Each year of the fourth Thursday in November, indigenous people of the eastern United States, led by the Wampanoag, observe the arrival of the Mayflower and the Pilgrims in Plymouth not as a day of thanksgiving, but of mourning. They mourn their authentic history. They mourn their ancestors and their children. And they mourn the mythology that undergirds the traditional celebration of Thanksgiving Day.

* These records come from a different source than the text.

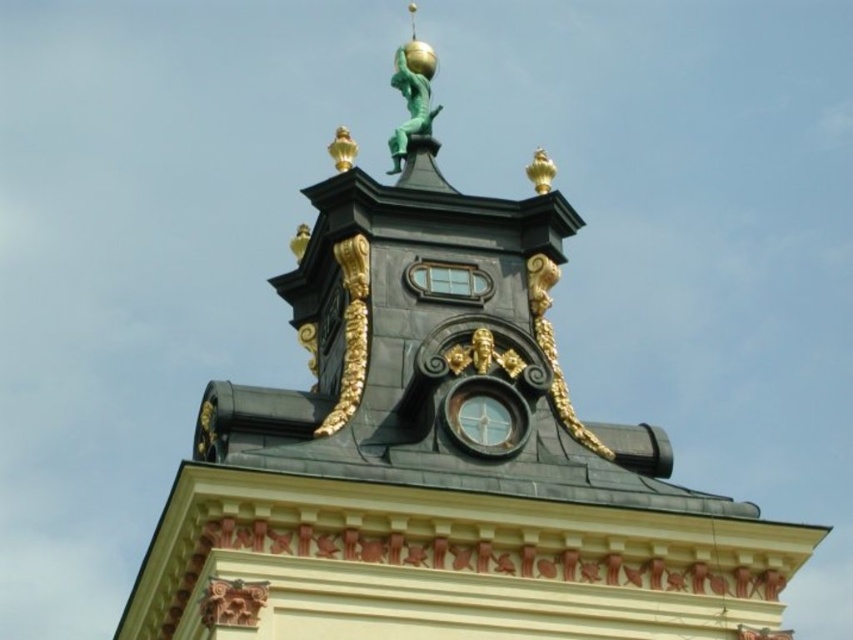 From the picture: You are an architect inspecting this building detail. You notice the gold metallic ornament at upper center and the green patina figure at top. Which of these two objects is smaller in size?

The gold metallic ornament at upper center is smaller in size compared to the green patina figure at top according to the description.

Based on the photo, you are an architect examining this building detail. You need to place a new decorative element between the matte black clock at center and the green patina figure at top. Based on their positions, which direction should you move from the clock to reach the figure?

The green patina figure at top is to the left of the matte black clock at center, so you should move to the left from the clock to reach the figure.

You are an architect examining the building details. You notice the matte black clock at center and the gold metallic ornament at upper center. Which object is located to the right of the other?

The matte black clock at center is positioned on the right side of gold metallic ornament at upper center. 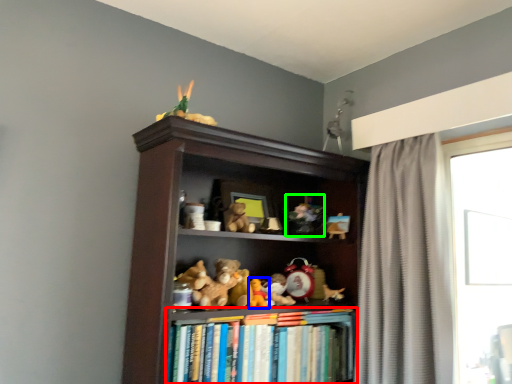 Question: Which object is positioned farthest from book (highlighted by a red box)? Select from toy (highlighted by a blue box) and toy (highlighted by a green box).

Choices:
 (A) toy
 (B) toy

Answer: (B) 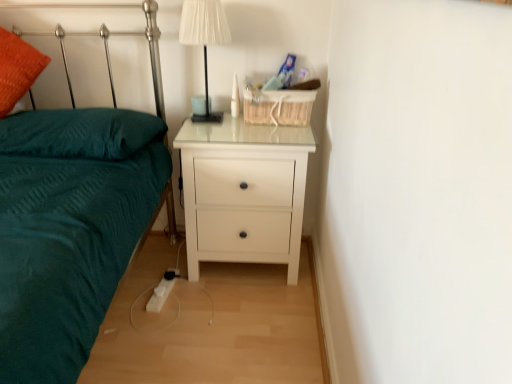 Question: Should I look upward or downward to see white glossy nightstand at center?

Choices:
 (A) up
 (B) down

Answer: (B)

Question: Considering the relative sizes of white fabric lampshade at upper center and teal soft pillow at left in the image provided, is white fabric lampshade at upper center bigger than teal soft pillow at left?

Choices:
 (A) yes
 (B) no

Answer: (B)

Question: Is the depth of white fabric lampshade at upper center greater than that of teal soft pillow at left?

Choices:
 (A) no
 (B) yes

Answer: (B)

Question: Does white fabric lampshade at upper center have a lesser width compared to teal soft pillow at left?

Choices:
 (A) yes
 (B) no

Answer: (A)

Question: Is white fabric lampshade at upper center not within teal soft pillow at left?

Choices:
 (A) yes
 (B) no

Answer: (A)

Question: Considering the relative sizes of white fabric lampshade at upper center and teal soft pillow at left in the image provided, is white fabric lampshade at upper center taller than teal soft pillow at left?

Choices:
 (A) no
 (B) yes

Answer: (B)

Question: Considering the relative positions of white fabric lampshade at upper center and teal soft pillow at left in the image provided, is white fabric lampshade at upper center to the left of teal soft pillow at left from the viewer's perspective?

Choices:
 (A) yes
 (B) no

Answer: (B)

Question: Is white glossy nightstand at center shorter than teal soft pillow at left?

Choices:
 (A) yes
 (B) no

Answer: (B)

Question: Could you tell me if white glossy nightstand at center is facing teal soft pillow at left?

Choices:
 (A) yes
 (B) no

Answer: (B)

Question: Is white glossy nightstand at center directly adjacent to teal soft pillow at left?

Choices:
 (A) no
 (B) yes

Answer: (A)

Question: Is white glossy nightstand at center oriented away from teal soft pillow at left?

Choices:
 (A) no
 (B) yes

Answer: (A)

Question: From a real-world perspective, is white glossy nightstand at center over teal soft pillow at left?

Choices:
 (A) no
 (B) yes

Answer: (A)

Question: Does white glossy nightstand at center appear on the right side of teal soft pillow at left?

Choices:
 (A) no
 (B) yes

Answer: (B)

Question: Does white glossy nightstand at center have a greater height compared to white fabric lampshade at upper center?

Choices:
 (A) no
 (B) yes

Answer: (B) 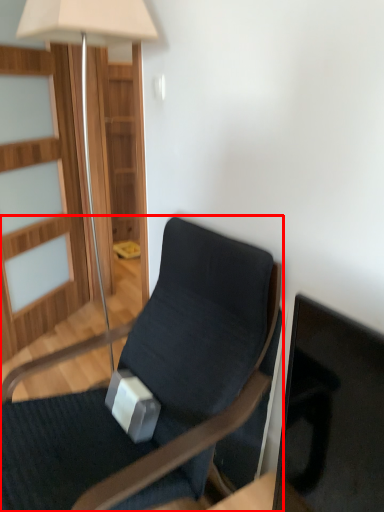 Question: Observing the image, what is the correct spatial positioning of chair (annotated by the red box) in reference to lamp?

Choices:
 (A) left
 (B) right

Answer: (B) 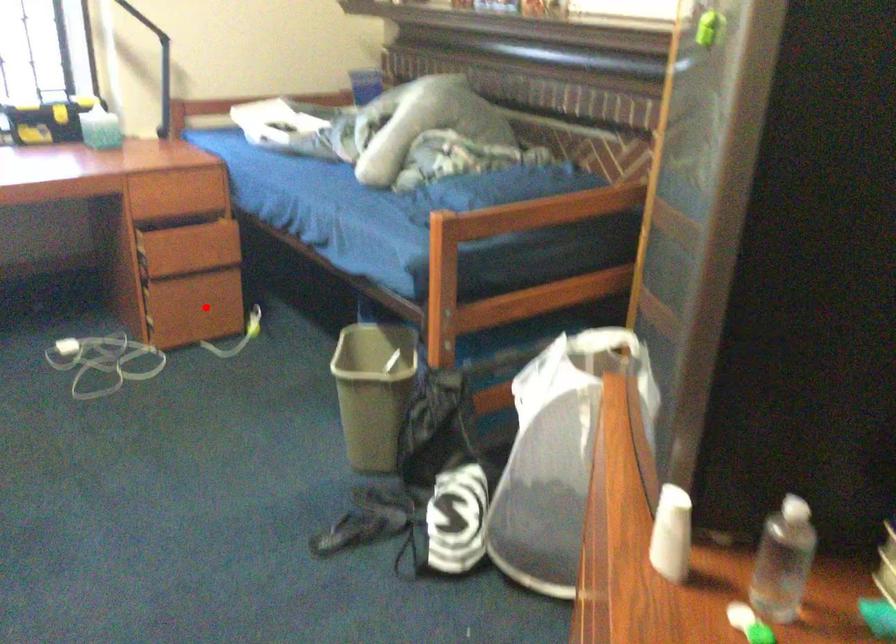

It began in 1970. The Commonwealth of Massachusetts and much of civil society in Plymouth prepared to commemorate the 350th anniversary of the arrival. A grand dinner was organized and, in an effort to re-enact the mythical 1621 thanksgiving feast of Pilgrims and Wampanoags, a community leader Wamsutta Frank James, a high school teacher from Cape Cod, was invited to speak.

When organizers of the event learned that James was going to speak critically of the Thanksgiving myth, they told him he would not be permitted to present his ideas. They offered to write him a different speech which praised the bravery of the Pilgrims and was silent about any negative reactions to their arrival. James asked how many other speakers had had their speeches scrutinized, and how many had been offered a chance to read someone else’s words. When he replied to their silence by insisting that Native people be given a place for their own voice, the invitation to participate was withdrawn.

Wamsutta reached out to other bands of Wampanoag and to other Indigenous nations of New England, as well as to national leaders of the American Indian Movement, to form the United American Indians of New England. UAINE called people together for a National Day of Mourning.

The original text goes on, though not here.